The median age of patients enrolled in IMAGE was 70.2 (range, 40-90) vs 68.0 (range, 36-83) in ICARIA-MM. In IMAGE, 46 patients (13.6%) had stage I disease, 41 (13.9%) had stage II, 107 (36.4%) had stage III, and the other 100 (34%) were unaware. Further, 43 patients (13.6%) were high cytogenetic risk and 134 (45.6%) were standard, and 124 patients had an ECOG performance status of 0, 1, or 2.
By the time of the data cutoff, the median duration of isatuximab exposure for patients enrolled in the IMAGE trial was 38.7 (range, 14.0-65.4) weeks. The overall response rate was lowest in the IMAGE study at 46.3% vs 63% in the ICARIA-MM trial and 66.4% in the UK-wide, real-world study. Further, very good partial responses and partial responses were comparable between IMAGE and the UK study (27.9% vs 31.8% and 41.5% vs 34.6%).
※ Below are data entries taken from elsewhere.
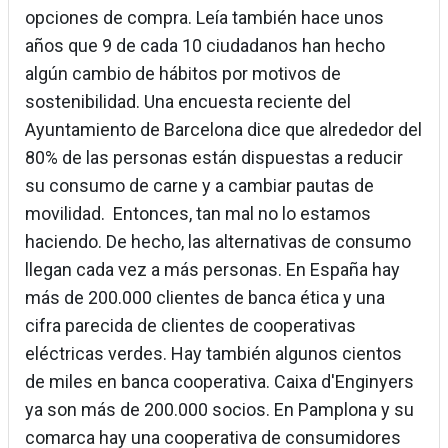
opciones de compra. Leía también hace unos
años que 9 de cada 10 ciudadanos han hecho
algún cambio de hábitos por motivos de
sostenibilidad. Una encuesta reciente del
Ayuntamiento de Barcelona dice que alrededor del
80% de las personas están dispuestas a reducir
su consumo de carne y a cambiar pautas de
movilidad. Entonces, tan mal no lo estamos
haciendo. De hecho, las alternativas de consumo
llegan cada vez a más personas. En España hay
más de 200.000 clientes de banca ética y una
cifra parecida de clientes de cooperativas
eléctricas verdes. Hay también algunos cientos
de miles en banca cooperativa. Caixa d'Enginyers
ya son más de 200.000 socios. En Pamplona y su
comarca hay una cooperativa de consumidores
The median overall survival was also not reached in the IMAGE study (95% CI, 18.9-NR) while it was 18.8 months (95% CI, 14.4-NR) in the UK-wide, real-world study, and 24.6% (95% CI, 20.3-31.3) in ICARIA-MM.
Among the patients receiving subsequent therapy, 18.2% were given carfilzomib/dexamethasone while 12.1% were given belantamab mafodotin. This median PFS was 5.8 (range, 4.2-7.1 months).
A total of 73 (24.8%) patients permanently discontinued isatuximab, most commonly due to disease progression. Additionally, 33 patients (11.2%) received granulocyte-colony stimulating factor during 100% of their treatment cycles while 61 (20.7%) received it during 50% to less than 100% of cycles, and 200 patients received it during less than 50% of cycles.
There was at least 1 adverse event (AE) reported in the 79 patients (26.4%) with the most common AE being neutropenia, found in 28 patients (9.4%). Additionally, AEs led to permanent isatuximab discontinuation in 4 patients (1.3%).
There were not any patients who experienced viral re-infection during treatment with isatuximab and 1 patient (0.3%) developed a secondary primary malignancy.
Overall, the real-world data showed isatuximab, pomalidomide, and dexamethasone to demonstrate meaningful PFS and show a manageable safety profile. Though there were slight differences in study populations between the IMAGE trial and the ICARIA-MM trial, the similar median PFS results support use of the combination as a standard of care for patients with relapsed/refractory multiple myeloma.